Les réseaux sociaux sont secoués par une série d’articles, de dénonciations et d’alertes concernant des actes jugés comme des abus de pouvoir et des traitements disproportionnés et inacceptables sur la colline inspirée, symbole du savoir.
L’affaire oppose le professeur Élie Léon Ndomba Kabeya aux étudiants de la faculté de droit et a pris une tournure inquiétante, au point de remettre en cause l’exercice du pouvoir au sommet d’une institution judiciaire du pays. Également premier président de la Cour de cassation, le professeur Élie Léon Ndomba Kabeya aurait imposé aux étudiants le port obligatoire de la cravate pour avoir accès aux cours.

Malheureusement, la situation a dégénéré le week-end dernier lorsqu’un étudiant, Twala Lomba Anatole, ne portant pas de cravate, a voulu assister au cours dispensé par le professeur, également premier président de la Cour de cassation. Sur instruction de ce dernier, l’étudiant aurait été brutalisé par des policiers armés affectés à la sécurité du haut magistrat.

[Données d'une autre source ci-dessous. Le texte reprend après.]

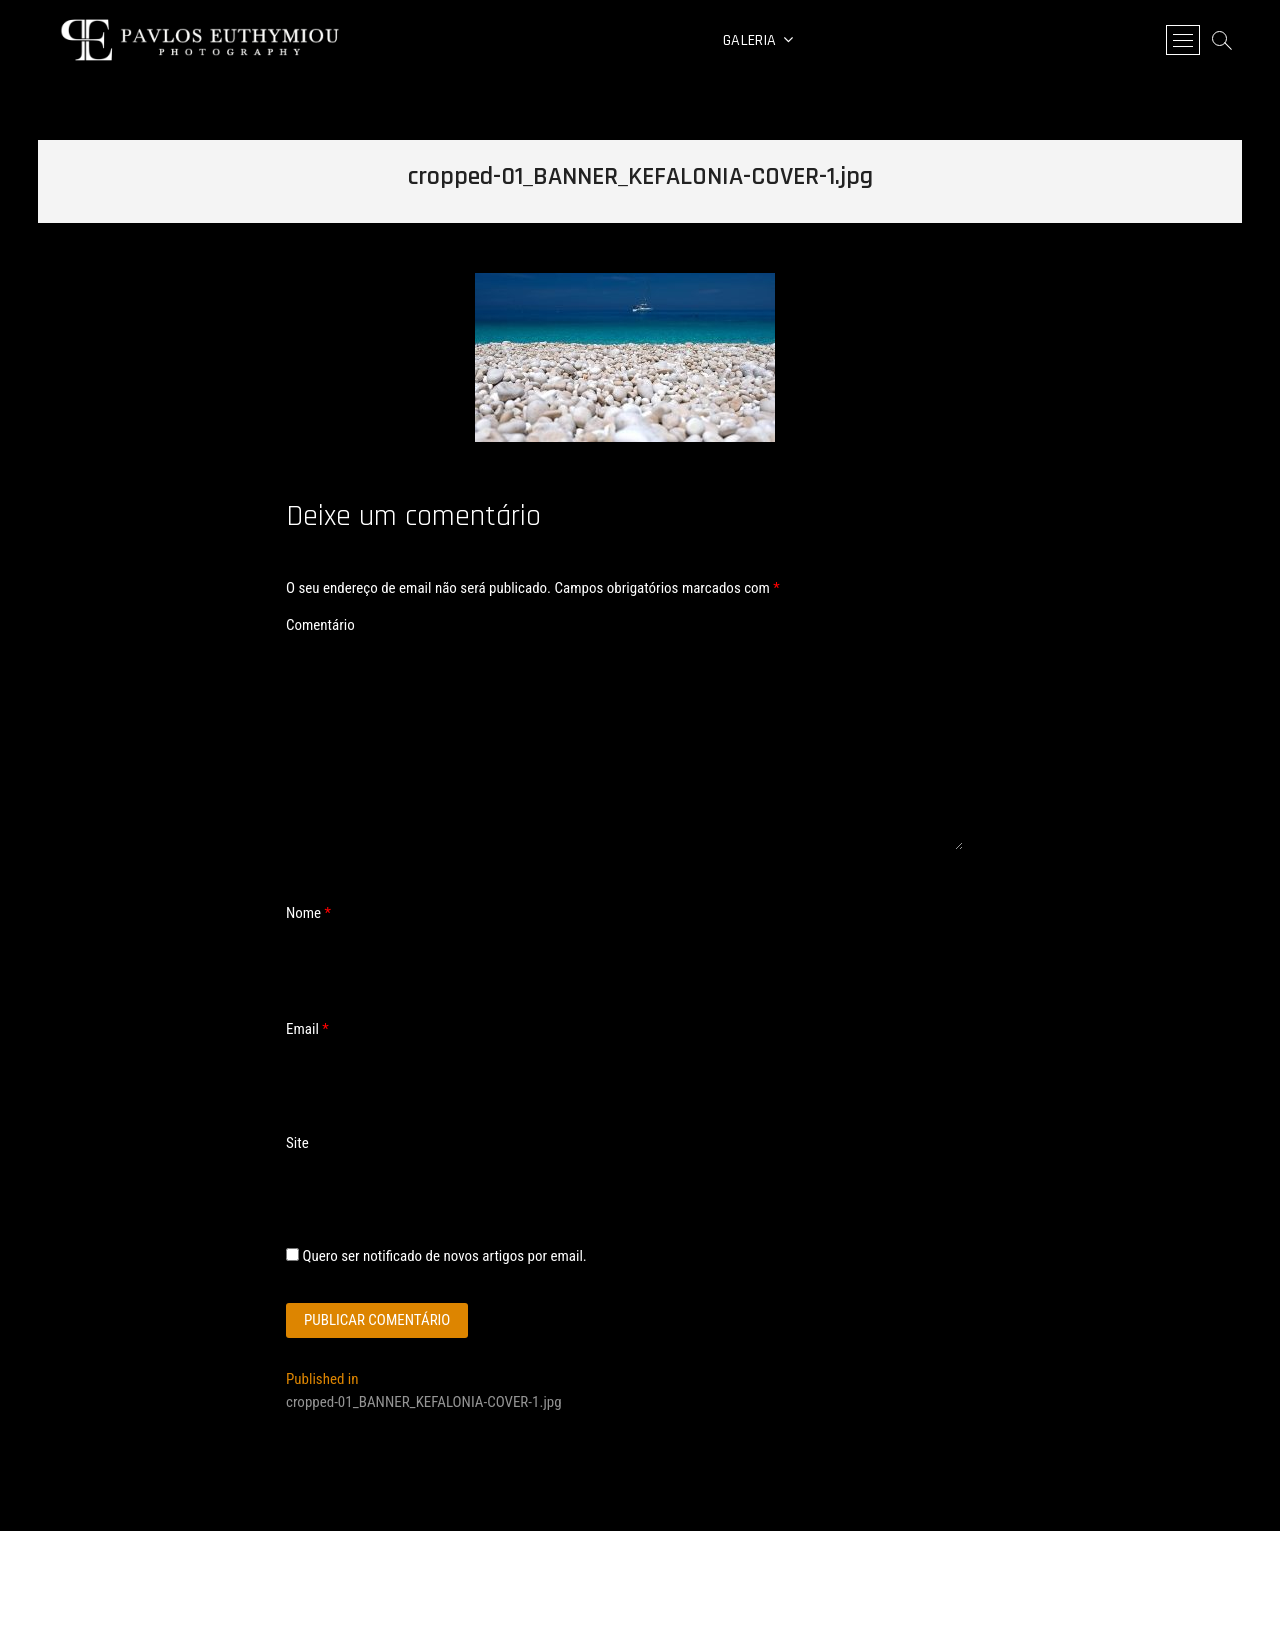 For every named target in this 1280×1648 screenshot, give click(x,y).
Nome (308, 913)
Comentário (320, 625)
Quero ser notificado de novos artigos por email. (444, 1256)
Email (307, 1029)
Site (297, 1143)
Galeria (749, 40) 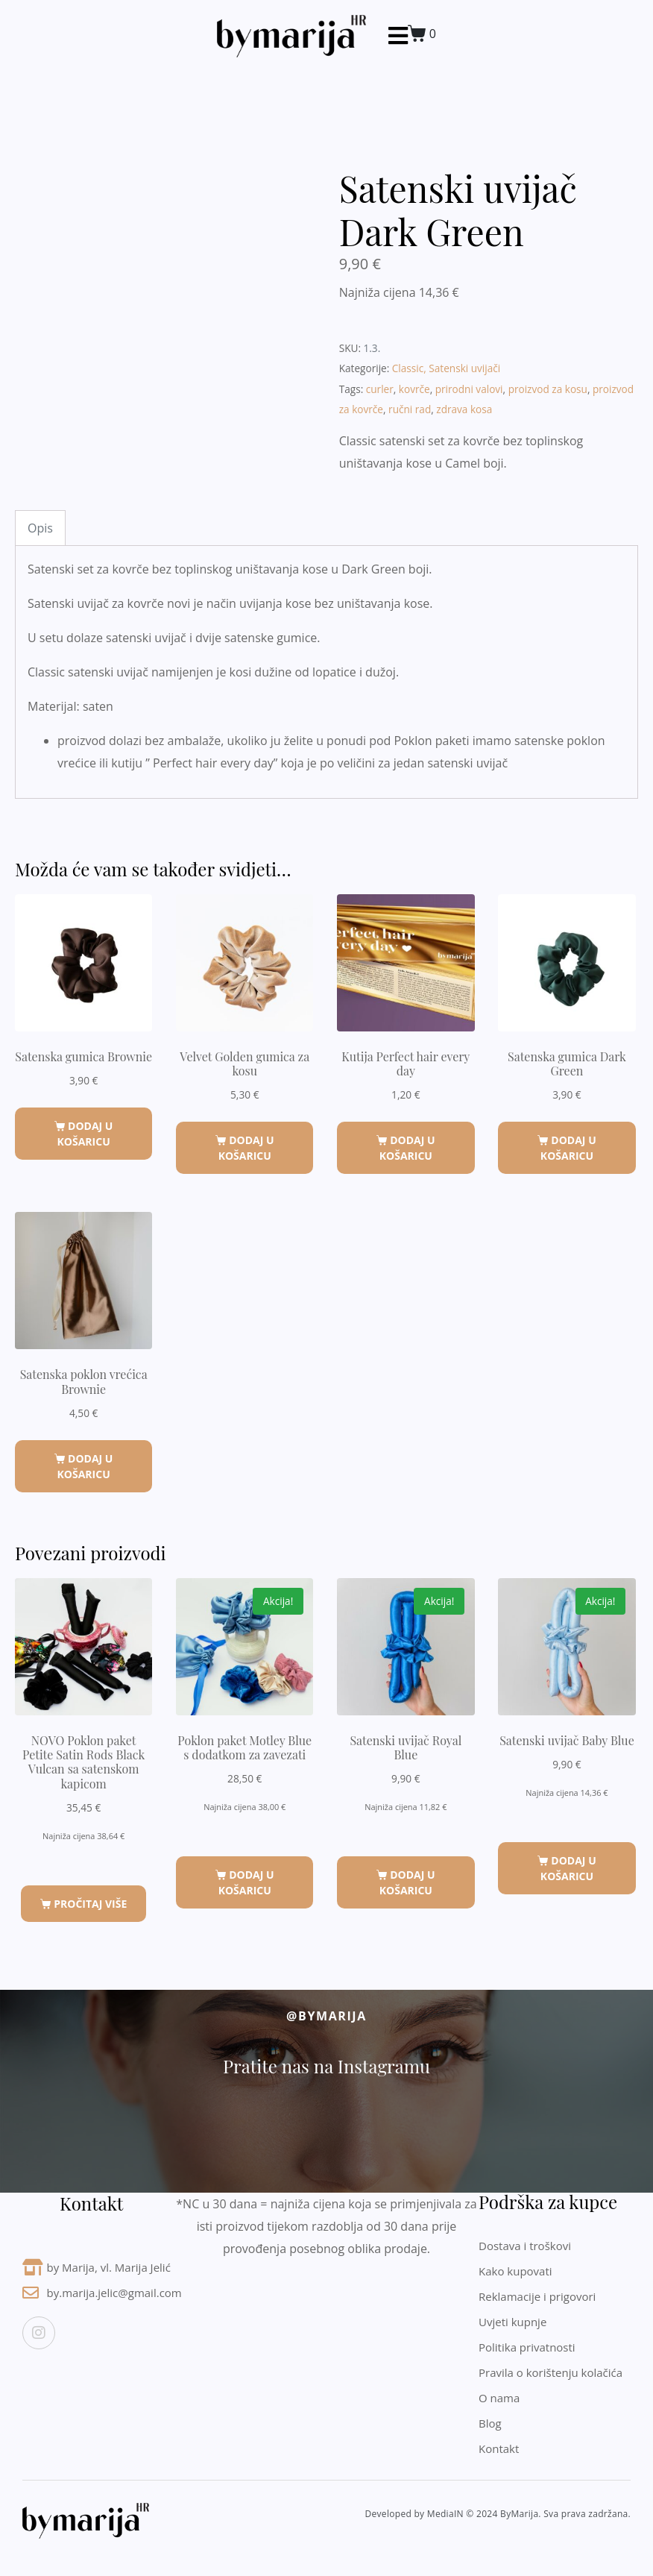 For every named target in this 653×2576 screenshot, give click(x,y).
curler (380, 389)
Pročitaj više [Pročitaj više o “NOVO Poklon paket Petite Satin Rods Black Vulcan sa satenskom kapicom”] (90, 1904)
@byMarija (326, 2016)
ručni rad (409, 409)
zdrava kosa (464, 409)
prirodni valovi (469, 389)
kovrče (414, 389)
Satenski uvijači (464, 368)
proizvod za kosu (547, 389)
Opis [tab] (40, 528)
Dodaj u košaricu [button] (85, 1134)
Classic (407, 368) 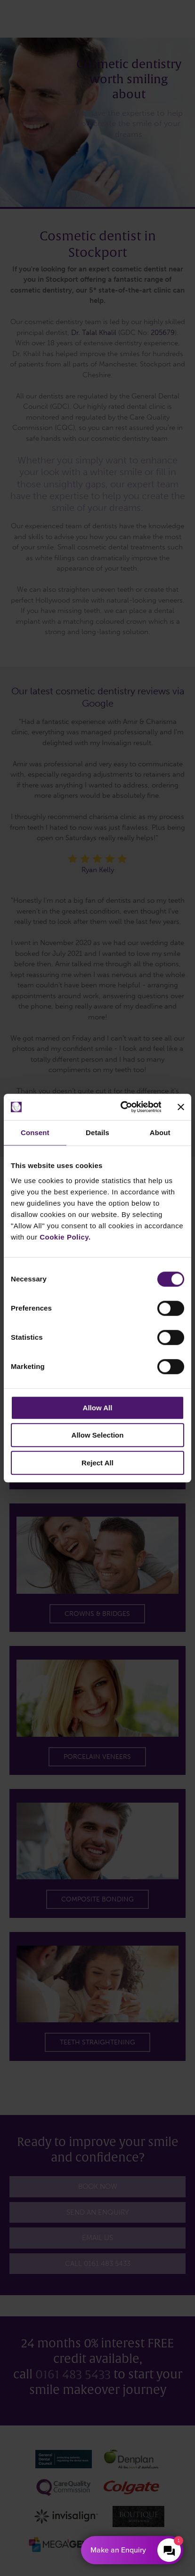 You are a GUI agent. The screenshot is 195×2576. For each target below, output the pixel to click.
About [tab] (160, 1133)
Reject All (97, 1463)
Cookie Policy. (65, 1237)
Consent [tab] (35, 1133)
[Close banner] (181, 1107)
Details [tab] (97, 1133)
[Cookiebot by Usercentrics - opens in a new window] (121, 1107)
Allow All (98, 1408)
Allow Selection (98, 1435) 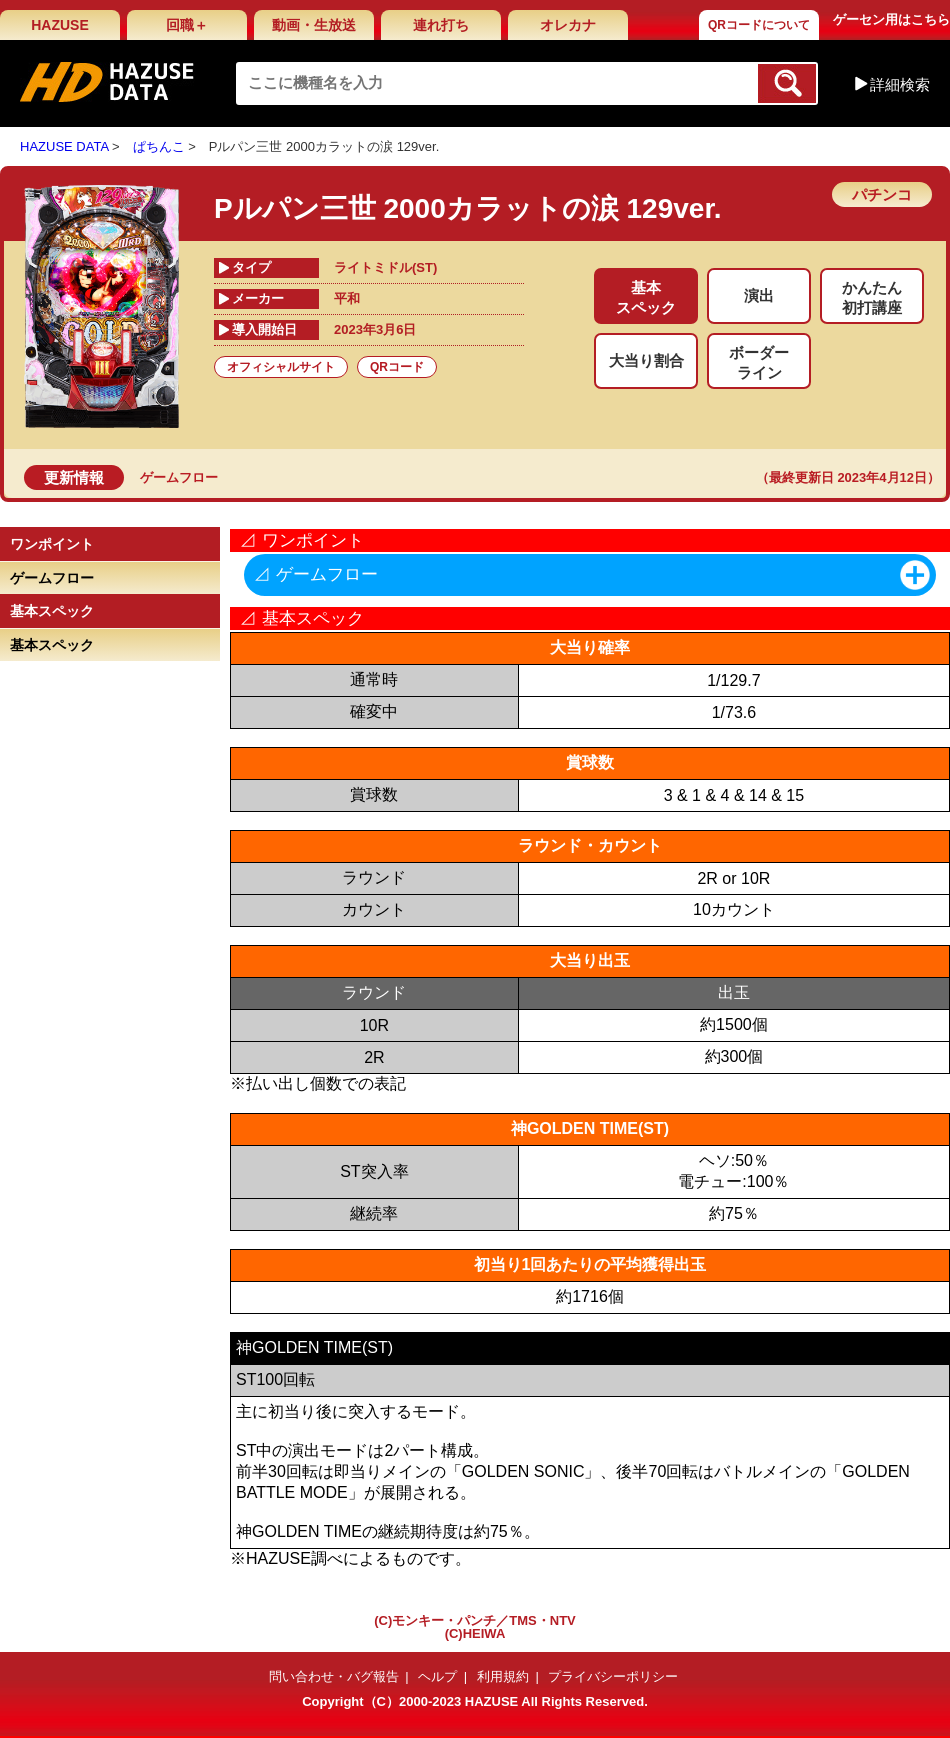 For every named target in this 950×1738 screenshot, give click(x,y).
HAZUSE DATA (64, 146)
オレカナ (568, 25)
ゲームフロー (179, 477)
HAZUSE (60, 25)
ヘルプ (437, 1676)
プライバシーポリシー (613, 1676)
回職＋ (187, 25)
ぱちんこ (159, 146)
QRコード (397, 367)
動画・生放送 (314, 25)
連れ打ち (441, 25)
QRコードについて (759, 25)
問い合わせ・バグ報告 (334, 1676)
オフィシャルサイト (281, 367)
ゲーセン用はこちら (891, 19)
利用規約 (503, 1676) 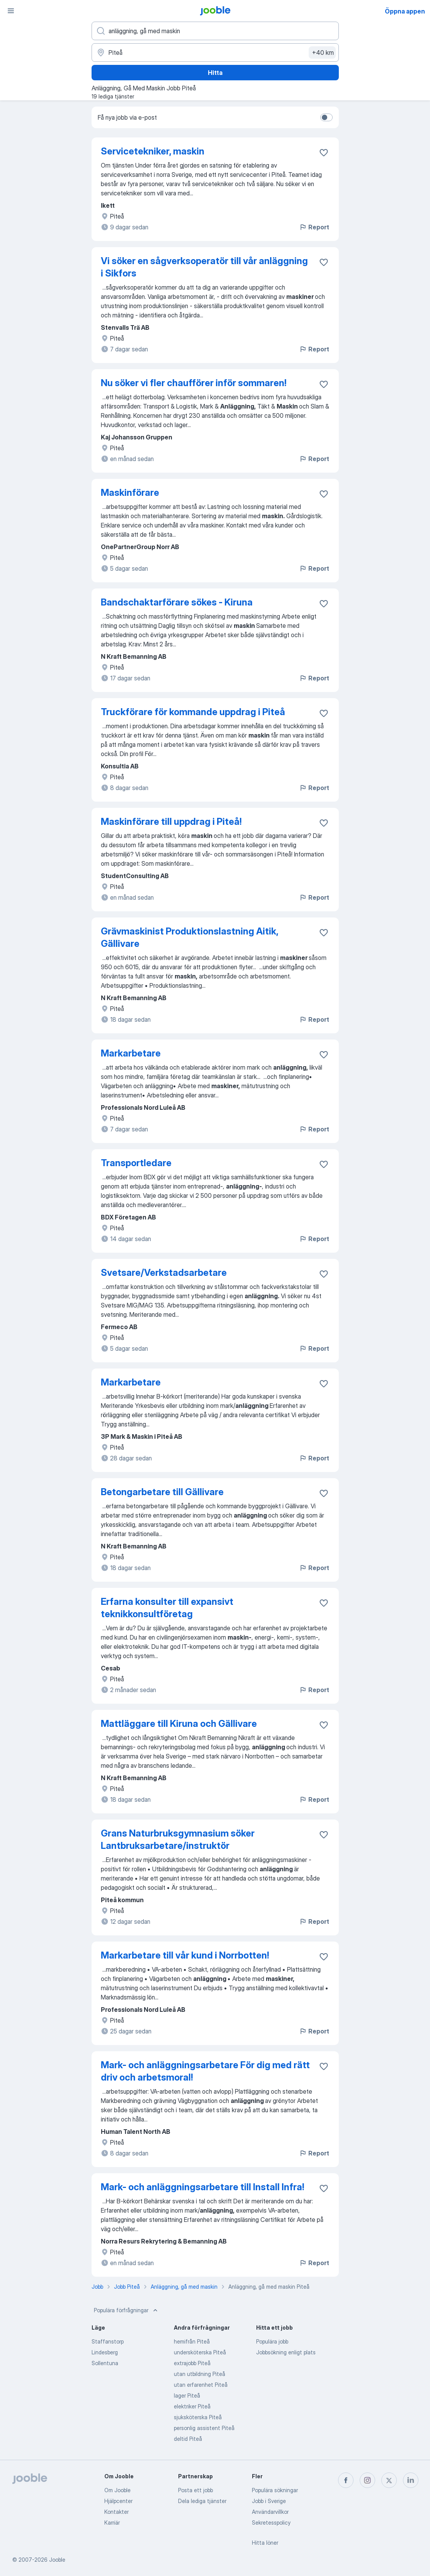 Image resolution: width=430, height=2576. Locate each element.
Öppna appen (405, 11)
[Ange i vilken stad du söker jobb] (215, 52)
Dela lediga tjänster (202, 2501)
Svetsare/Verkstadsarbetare (164, 1272)
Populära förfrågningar (126, 2310)
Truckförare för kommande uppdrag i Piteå (193, 711)
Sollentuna (105, 2363)
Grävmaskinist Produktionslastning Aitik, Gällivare (189, 937)
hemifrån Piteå (192, 2341)
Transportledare (136, 1162)
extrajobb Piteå (192, 2363)
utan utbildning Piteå (199, 2374)
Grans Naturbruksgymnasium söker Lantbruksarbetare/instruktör (178, 1839)
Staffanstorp (108, 2341)
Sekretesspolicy (271, 2522)
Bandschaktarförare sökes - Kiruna (177, 602)
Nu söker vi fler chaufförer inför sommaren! (193, 382)
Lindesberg (105, 2352)
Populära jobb (272, 2341)
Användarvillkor (270, 2511)
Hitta (215, 72)
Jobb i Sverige (269, 2501)
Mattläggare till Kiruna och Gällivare (179, 1723)
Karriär (112, 2522)
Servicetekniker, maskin (152, 151)
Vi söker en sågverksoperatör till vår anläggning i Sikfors (204, 267)
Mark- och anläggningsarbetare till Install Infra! (202, 2187)
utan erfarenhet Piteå (201, 2384)
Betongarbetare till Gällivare (162, 1491)
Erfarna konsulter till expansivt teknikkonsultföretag (167, 1608)
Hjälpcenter (118, 2501)
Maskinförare (130, 492)
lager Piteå (187, 2395)
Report (314, 227)
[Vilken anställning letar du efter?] (215, 31)
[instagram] (367, 2480)
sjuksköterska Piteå (198, 2417)
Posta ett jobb (195, 2490)
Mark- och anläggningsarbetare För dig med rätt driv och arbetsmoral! (205, 2071)
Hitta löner (265, 2542)
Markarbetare (131, 1053)
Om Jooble (117, 2490)
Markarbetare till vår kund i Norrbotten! (185, 1955)
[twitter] (389, 2480)
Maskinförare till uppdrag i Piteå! (171, 821)
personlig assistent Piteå (204, 2428)
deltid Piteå (188, 2438)
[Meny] (11, 11)
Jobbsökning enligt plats (286, 2352)
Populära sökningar (275, 2490)
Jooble (57, 2559)
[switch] (326, 117)
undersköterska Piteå (200, 2352)
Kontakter (116, 2511)
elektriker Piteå (192, 2406)
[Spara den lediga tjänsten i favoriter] (324, 152)
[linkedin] (410, 2480)
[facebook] (346, 2480) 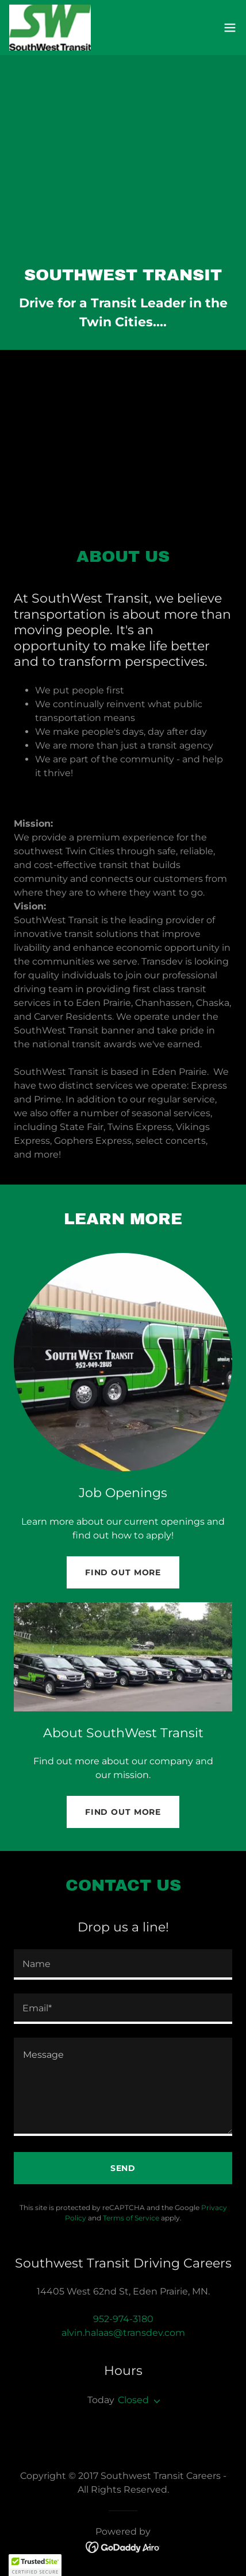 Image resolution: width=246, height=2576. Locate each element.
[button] (229, 27)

Selon des témoignages, l’étudiant aurait perdu certains de ses biens au cours de l’altercation, suscitant la colère de ses collègues qui n’ont pas hésité à manifester devant le bâtiment administratif de l’UNIKIN. Un autre étudiant, venu soutenir la première victime, aurait également été interpellé de force, à la grande surprise des membres du corps académique et sécuritaire de l’Alma mater.
Âgé de 64 ans, le professeur Élie Léon Ndomba Kabeya, qui a pris ses fonctions le 14 septembre 2023, se retrouve aujourd’hui au cœur d’une polémique. Comment une si haute personnalité peut-elle faire appel à des hommes armés dans un environnement académique pour maîtriser des étudiants, alors que chaque université dispose de ses propres agents de sécurité ? Par ailleurs, comment le dossier a-t-il pu quitter si rapidement la colline inspirée pour se retrouver au parquet ?
À cet instant, la situation reste très tendue à l’Université de Kinshasa, bien que des pistes de solution soient en cours d’examen.